Did you know that some of the biggest dangers for pets may be lurking in our own home? Take a few minutes to educate yourself about some of the most commonly seen pet toxins: chocolate, marijuana, and Xylitol.
Most people enjoy chocolate in some form or another, but it is such a common household item that we often forget how harmful it can be to our pets.
- The toxic ingredient in chocolate is called theobromine.
- Theobromine is a caffeine-like compound that results in increased heart rate, blood vessel dilation, and the relaxation of the organ muscles.
- Low doses of theobromine can result in agitation and gastrointestinal signs such as drooling, vomiting, and diarrhea.

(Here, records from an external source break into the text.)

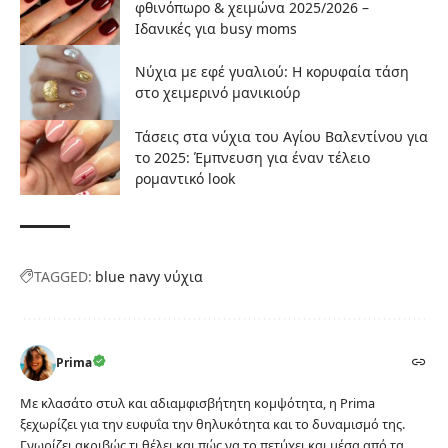
φθινόπωρο & χειμώνα 2025/2026 –
Ιδανικές για busy moms
Νύχια με εφέ γυαλιού: Η κορυφαία τάση
στο χειμερινό μανικιούρ
Τάσεις στα νύχια του Αγίου Βαλεντίνου για
το 2025: Έμπνευση για έναν τέλειο
ρομαντικό look
TAGGED:
blue navy νύχια
Prima
Με κλασάτο στυλ και αδιαμφισβήτητη κομψότητα, η Prima
ξεχωρίζει για την ευφυΐα την θηλυκότητα και το δυναμισμό της.
Γνωρίζει ακριβώς τι θέλει και πώς να το πετύχει και μέσα από τα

- At higher doses of chocolate ingestion can cause a high heart rate, increased blood pressure, and abnormal heart rhythms. At very high doses tremors, seizures, and even death can occur.
- The amount of theobromine contained in chocolate varies with the type. White chocolate has the least amount per ounce, with milk, dark, and baking chocolate having increasing concentrations and potentials for adverse reactions.

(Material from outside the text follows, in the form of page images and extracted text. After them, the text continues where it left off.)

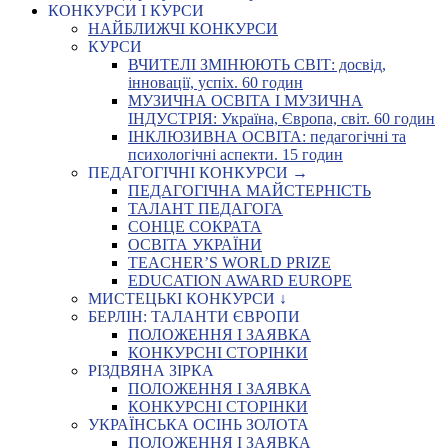
КОНКУРСИ І КУРСИ
НАЙБЛИЖЧІ КОНКУРСИ
КУРСИ
ВЧИТЕЛІ ЗМІНЮЮТЬ СВІТ: досвід,
інновації, успіх. 60 годин
МУЗИЧНА ОСВІТА І МУЗИЧНА
ІНДУСТРІЯ: Україна, Європа, світ. 60 годин
ІНКЛЮЗИВНА ОСВІТА: педагогічні та
психологічні аспекти. 15 годин
ПЕДАГОГІЧНІ КОНКУРСИ →
ПЕДАГОГІЧНА МАЙСТЕРНІСТЬ
ТАЛАНТ ПЕДАГОГА
СОНЦЕ СОКРАТА
ОСВІТА УКРАЇНИ
TEACHER’S WORLD PRIZE
EDUCATION AWARD EUROPE
МИСТЕЦЬКІ КОНКУРСИ ↓
БЕРЛІН: ТАЛАНТИ ЄВРОПИ
ПОЛОЖЕННЯ І ЗАЯВКА
КОНКУРСНІ СТОРІНКИ
РІЗДВЯНА ЗІРКА
ПОЛОЖЕННЯ І ЗАЯВКА
КОНКУРСНІ СТОРІНКИ
УКРАЇНСЬКА ОСІНЬ ЗОЛОТА
ПОЛОЖЕННЯ І ЗАЯВКА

While many people will not admit to their veterinarian that they have it in their home, marijuana toxicosis is one of the most common pet poisonings that we see. Pets most frequently ingest marijuana, either in the form of baked products, “joint” remains, or by getting into someone’s stash of the drug.
- The chemical that causes illness in pets is the same that provides a “high” for people: THC.
- The most common symptoms of marijuana intoxication include depression and/or hyperactive excitement, loss of balance, hallucinations, seizures, or coma. Some may also have dilated pupils, fast breathing, abnormal body temperature, abnormal heart rate, or leak urine.
- Most animals will recover without treatment, although treatment can be necessary if your pet consumes a large amount of the drug.
- If you think that your pet may have ingested or been exposed to marijuana, it is extremely important for your veterinarian to know this. We are under no obligation to report anything. We simply want to help your pet as much as possible and avoid unnecessary and expensive tests and treatments.
Xylitol is an artificial sweetener that is growing in popularity. While it is safe for people, its ingestion by pets can be devastating. It is being found increasingly in low sugar or diabetic-friendly baked goods and candies, gums, cold medicines, and toothpastes.
- Pets absorb Xylitol into their bloodstream very quickly, which triggers the release of a large dose of insulin. This results in a life-threatening drop in blood sugar level called hypoglycemia.
- This dramatic drop in blood sugar happens within 30 minutes of ingestion and can result in loss of coordination, depression, collapse, and even death.
- Xylitol ingestion also has been associated with liver failure in some pets.
Don’t forget about your pets when allowing these potentially toxic items into your household. Store them in a cabinet or other pet-proof location and take care to place all garbage containing these items in a safe place as well.
If you suspect your pet may have ingested a toxic item, notify your veterinarian immediately, time is often of the essence when it comes to treating toxic reactions successfully.